=== BRIEF ===
Among the records below, find each line that includes the string "want" and copy it.

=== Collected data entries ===
▶

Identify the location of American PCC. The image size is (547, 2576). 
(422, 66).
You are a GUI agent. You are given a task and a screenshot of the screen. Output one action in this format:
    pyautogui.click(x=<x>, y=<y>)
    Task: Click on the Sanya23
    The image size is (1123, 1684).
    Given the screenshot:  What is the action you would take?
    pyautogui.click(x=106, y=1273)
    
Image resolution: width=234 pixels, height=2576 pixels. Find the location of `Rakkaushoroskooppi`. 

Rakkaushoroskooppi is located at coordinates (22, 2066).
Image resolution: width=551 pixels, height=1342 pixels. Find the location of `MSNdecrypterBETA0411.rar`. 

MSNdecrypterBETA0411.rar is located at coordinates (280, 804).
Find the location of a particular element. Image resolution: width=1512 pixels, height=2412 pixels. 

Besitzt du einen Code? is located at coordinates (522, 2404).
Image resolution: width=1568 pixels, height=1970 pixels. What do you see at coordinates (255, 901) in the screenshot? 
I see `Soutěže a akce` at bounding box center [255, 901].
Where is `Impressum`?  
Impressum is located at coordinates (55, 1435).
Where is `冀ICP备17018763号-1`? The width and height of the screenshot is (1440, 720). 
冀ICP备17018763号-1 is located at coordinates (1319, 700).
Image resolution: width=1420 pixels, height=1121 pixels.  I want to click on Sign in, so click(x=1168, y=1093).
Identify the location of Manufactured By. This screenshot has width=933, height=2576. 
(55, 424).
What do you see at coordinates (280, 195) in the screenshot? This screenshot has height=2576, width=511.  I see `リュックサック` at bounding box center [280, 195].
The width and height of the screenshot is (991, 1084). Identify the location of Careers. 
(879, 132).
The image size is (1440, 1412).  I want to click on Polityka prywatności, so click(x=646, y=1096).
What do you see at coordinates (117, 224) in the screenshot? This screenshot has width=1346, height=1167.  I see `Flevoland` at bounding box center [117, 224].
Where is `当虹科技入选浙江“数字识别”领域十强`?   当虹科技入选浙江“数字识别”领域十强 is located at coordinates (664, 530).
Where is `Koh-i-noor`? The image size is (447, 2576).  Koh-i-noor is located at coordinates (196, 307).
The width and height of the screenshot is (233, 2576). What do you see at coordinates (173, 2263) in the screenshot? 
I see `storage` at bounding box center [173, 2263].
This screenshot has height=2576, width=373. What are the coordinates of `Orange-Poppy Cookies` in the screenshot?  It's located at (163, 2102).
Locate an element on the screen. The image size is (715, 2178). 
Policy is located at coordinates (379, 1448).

◀

=== FINAL ANSWER ===
Image resolution: width=1420 pixels, height=1121 pixels.  I want to click on Sign in, so click(x=1168, y=1093).
The image size is (1440, 1412).  I want to click on Polityka prywatności, so click(x=646, y=1096).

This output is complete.